Identification and Prediction of Intrinsically Disordered Regions in Proteins
Date
2019
Authors
Journal Title
Journal ISSN
Volume Title
Publisher
Abstract
It has been the dominant paradigm in structural biology that a well-defined structure determines protein function. Intrinsically disordered proteins (IDPs), which lack a stable three-dimensional structure under normal physiological conditions, are a challenge to the structure-to-function paradigm. Disorder exists in up to half of the amino acids in eukaryotic proteins, and disordered regions are involved in numerous biological functions, as a result of their flexibility. Since amino acid sequence is known to determine protein structure, sequence information can be used to identify disordered regions. Protein disorder is involved in the development of many diseases, and identifying disordered regions can help us understand how to use them as potential drug targets. The identified regions can also be used to better understand the pathways of protein folding and provide insights into protein function.

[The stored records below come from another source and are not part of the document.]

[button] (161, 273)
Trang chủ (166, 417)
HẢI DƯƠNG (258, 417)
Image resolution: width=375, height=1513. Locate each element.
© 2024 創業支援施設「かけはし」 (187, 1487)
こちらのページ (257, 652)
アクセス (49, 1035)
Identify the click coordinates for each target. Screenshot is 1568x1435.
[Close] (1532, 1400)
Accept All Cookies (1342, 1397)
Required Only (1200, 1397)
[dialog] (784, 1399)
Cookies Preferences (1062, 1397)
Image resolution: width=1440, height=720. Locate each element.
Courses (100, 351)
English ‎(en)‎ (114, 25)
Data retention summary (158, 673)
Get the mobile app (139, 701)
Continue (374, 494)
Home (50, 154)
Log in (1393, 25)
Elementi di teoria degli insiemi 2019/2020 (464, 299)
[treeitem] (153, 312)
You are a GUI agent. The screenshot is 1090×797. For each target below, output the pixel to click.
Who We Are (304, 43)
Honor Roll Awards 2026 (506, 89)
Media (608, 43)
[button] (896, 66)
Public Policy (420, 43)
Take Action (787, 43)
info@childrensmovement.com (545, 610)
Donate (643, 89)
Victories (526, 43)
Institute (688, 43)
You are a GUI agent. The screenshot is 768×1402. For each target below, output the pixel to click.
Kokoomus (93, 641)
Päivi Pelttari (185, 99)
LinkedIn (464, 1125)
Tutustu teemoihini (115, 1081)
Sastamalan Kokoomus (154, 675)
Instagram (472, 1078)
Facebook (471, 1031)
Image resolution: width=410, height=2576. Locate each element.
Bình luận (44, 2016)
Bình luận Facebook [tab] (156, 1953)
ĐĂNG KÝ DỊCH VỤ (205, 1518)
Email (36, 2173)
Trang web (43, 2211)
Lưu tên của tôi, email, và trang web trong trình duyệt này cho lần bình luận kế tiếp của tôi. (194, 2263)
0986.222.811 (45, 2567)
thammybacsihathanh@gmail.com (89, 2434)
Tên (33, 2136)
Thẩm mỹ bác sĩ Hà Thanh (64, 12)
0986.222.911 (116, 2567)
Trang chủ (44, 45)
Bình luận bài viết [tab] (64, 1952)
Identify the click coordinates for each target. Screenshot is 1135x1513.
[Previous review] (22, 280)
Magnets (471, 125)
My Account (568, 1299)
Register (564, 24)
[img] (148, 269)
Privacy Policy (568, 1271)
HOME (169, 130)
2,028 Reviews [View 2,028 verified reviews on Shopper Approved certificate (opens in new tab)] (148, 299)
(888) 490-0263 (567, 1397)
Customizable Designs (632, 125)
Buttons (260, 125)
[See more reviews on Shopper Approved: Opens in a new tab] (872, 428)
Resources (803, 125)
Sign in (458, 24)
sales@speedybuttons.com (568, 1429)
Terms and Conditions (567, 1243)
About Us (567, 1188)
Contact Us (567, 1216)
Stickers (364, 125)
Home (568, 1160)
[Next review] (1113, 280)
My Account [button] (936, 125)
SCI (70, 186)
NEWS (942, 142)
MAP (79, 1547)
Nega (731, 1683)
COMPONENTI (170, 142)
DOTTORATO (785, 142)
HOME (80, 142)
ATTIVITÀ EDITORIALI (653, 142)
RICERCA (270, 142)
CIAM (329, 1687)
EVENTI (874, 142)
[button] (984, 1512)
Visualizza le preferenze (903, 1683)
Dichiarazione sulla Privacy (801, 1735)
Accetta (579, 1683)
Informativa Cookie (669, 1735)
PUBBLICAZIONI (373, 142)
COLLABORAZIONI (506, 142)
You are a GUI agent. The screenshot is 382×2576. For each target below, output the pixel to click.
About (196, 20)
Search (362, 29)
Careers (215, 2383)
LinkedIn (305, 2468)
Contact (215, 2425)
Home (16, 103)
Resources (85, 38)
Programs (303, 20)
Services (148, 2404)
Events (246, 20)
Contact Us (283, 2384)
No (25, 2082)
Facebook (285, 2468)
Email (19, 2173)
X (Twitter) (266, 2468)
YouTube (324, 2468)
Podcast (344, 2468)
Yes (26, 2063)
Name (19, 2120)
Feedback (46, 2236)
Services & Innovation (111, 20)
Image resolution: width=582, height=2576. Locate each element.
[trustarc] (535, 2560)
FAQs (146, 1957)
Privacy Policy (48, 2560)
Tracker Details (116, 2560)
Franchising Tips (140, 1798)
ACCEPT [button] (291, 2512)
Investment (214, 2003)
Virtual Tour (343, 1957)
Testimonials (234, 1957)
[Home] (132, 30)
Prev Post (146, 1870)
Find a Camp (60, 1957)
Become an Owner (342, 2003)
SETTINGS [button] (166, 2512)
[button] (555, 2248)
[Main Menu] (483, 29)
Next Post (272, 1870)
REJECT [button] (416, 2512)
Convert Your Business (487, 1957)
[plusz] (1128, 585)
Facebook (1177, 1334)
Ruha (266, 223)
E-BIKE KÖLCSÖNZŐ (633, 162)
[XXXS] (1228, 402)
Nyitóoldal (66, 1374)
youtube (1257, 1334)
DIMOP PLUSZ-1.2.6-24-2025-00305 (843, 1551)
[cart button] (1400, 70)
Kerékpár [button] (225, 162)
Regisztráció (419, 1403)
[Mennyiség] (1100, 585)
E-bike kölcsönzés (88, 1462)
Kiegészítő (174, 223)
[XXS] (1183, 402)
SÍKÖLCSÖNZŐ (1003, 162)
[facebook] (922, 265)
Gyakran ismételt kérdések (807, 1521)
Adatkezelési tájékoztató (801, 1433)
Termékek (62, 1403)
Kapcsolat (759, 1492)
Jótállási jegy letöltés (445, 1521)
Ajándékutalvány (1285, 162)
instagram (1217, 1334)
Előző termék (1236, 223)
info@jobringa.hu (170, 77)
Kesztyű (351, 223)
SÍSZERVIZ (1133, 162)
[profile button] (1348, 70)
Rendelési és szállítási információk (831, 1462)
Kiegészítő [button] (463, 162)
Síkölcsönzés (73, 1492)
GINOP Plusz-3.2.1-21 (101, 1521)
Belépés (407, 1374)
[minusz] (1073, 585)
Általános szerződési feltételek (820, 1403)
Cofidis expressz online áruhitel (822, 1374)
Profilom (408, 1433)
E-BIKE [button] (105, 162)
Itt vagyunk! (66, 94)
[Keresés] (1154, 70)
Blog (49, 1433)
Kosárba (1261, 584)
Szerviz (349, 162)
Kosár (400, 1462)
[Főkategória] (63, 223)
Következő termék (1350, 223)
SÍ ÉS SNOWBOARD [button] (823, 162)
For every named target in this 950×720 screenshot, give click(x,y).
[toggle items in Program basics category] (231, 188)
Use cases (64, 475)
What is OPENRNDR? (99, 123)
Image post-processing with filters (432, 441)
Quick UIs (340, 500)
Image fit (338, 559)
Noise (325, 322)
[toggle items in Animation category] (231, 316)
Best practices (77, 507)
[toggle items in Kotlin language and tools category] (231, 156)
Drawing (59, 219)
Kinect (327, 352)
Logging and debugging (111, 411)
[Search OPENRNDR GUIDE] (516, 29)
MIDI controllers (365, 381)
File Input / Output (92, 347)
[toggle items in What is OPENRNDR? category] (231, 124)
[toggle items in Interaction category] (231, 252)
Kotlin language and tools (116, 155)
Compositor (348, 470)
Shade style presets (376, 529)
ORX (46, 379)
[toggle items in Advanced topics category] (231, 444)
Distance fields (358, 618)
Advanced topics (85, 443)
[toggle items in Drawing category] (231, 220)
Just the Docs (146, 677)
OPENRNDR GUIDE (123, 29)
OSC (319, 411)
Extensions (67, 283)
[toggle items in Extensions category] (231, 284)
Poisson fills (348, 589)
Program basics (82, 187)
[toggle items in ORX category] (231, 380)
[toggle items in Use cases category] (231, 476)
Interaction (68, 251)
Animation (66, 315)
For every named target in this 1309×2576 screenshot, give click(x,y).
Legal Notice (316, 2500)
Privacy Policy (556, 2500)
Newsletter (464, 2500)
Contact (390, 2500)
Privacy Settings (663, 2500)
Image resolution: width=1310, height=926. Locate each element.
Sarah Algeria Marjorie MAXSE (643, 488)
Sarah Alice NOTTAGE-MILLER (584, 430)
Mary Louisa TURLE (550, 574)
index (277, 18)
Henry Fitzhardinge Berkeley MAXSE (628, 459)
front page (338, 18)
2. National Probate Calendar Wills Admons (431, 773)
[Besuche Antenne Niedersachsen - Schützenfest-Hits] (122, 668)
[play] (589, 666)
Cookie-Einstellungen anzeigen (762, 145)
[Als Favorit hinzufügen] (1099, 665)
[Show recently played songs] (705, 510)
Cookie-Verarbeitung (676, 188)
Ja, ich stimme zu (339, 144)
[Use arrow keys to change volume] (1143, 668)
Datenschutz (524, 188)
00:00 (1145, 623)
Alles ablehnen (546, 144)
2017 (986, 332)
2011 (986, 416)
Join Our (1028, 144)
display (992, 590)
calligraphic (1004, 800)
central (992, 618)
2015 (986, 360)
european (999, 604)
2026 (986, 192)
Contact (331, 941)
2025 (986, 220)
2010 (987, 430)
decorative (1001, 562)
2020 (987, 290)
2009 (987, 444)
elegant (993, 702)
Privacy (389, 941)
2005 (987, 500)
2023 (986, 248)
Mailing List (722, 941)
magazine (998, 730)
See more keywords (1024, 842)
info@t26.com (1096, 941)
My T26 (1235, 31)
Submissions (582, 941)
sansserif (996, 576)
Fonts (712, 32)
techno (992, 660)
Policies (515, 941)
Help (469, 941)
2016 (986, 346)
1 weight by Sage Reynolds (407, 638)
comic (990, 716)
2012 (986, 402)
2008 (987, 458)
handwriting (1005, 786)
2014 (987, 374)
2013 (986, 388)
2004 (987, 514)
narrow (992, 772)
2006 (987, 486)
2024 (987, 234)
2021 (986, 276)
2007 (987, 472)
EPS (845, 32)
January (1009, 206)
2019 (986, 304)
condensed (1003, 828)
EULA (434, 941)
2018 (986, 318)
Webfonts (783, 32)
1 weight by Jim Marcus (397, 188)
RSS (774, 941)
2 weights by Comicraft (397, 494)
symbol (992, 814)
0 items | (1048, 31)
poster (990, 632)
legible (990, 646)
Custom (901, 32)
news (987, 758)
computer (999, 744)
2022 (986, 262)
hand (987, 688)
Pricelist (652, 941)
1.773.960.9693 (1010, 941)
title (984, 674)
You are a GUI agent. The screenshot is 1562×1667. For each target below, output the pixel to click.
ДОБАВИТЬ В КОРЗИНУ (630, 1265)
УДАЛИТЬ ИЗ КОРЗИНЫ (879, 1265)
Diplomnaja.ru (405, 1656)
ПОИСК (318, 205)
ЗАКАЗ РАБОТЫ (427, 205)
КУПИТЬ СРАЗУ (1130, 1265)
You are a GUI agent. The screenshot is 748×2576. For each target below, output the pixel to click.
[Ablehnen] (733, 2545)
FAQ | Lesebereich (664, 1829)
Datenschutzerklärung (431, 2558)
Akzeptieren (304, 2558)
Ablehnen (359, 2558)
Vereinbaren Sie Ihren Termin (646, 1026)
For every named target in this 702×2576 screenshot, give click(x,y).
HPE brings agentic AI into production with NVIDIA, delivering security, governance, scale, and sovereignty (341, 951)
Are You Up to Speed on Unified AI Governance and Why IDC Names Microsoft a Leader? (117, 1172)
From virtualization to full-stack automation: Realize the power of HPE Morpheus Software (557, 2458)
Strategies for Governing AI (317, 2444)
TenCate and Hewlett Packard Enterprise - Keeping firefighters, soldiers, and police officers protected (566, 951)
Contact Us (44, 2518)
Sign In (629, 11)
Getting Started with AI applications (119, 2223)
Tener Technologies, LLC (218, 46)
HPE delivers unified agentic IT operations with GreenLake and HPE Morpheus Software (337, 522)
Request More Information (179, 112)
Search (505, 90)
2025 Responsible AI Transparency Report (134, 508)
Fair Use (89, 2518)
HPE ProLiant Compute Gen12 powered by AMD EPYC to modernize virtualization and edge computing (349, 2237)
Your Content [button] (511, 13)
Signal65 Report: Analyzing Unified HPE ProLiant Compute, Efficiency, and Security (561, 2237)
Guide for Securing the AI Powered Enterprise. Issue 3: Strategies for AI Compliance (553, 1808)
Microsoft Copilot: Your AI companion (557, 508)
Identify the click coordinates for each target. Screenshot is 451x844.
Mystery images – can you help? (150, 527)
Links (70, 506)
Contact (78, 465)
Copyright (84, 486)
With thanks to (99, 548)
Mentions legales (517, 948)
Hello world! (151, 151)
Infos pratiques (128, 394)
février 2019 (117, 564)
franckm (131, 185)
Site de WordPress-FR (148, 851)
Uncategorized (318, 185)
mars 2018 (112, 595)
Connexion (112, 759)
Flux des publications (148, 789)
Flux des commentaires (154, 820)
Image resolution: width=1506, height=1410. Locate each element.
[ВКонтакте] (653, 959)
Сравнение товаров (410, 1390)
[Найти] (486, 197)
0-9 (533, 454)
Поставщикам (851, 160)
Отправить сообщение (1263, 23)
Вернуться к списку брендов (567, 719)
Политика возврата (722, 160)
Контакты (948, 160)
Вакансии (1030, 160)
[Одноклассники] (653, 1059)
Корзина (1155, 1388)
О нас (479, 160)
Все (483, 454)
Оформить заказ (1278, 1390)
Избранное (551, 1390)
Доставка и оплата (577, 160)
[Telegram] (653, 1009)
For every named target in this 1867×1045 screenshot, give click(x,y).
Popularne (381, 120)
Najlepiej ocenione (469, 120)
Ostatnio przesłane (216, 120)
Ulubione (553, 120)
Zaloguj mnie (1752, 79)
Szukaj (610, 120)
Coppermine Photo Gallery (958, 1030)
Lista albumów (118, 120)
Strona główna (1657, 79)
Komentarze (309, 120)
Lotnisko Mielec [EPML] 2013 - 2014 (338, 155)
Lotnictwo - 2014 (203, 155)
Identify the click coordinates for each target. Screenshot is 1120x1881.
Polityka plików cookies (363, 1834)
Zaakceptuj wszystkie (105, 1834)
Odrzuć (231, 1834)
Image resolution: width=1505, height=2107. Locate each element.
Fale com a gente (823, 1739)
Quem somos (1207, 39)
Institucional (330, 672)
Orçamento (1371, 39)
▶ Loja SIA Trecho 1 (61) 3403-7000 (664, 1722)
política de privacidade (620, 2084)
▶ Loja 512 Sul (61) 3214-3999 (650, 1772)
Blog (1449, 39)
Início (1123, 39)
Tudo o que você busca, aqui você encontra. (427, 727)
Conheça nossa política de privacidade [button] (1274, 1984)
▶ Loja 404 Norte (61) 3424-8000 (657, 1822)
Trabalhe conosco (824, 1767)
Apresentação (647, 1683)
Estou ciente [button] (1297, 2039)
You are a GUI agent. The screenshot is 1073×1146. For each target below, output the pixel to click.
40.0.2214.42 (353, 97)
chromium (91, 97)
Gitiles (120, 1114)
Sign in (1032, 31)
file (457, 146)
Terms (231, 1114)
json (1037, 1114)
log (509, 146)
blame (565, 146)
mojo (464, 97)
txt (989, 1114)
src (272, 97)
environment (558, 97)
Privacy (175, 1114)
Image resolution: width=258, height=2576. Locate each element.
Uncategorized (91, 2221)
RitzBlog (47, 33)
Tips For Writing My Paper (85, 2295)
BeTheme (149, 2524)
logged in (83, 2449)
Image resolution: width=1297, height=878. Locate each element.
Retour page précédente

In this study, we developed two machine-learning based algorithms to distinguish between disordered and ordered residues within a sequence-based on n-gram frequencies content and reduced amino acid alphabets. Our results show that using n-gram frequencies is an accurate, computationally inexpensive and fast method to predict disordered regions, based on raw protein sequence data. Furthermore, we show that an algorithm using a combination of Convolutional Neural Networks architecture and reduced amino acid alphabets encoding achieves state-of-the-art prediction results on the CASP datasets. Both prediction algorithms can subsequently aid in the development of next-generation treatments for a variety of biomedical applications.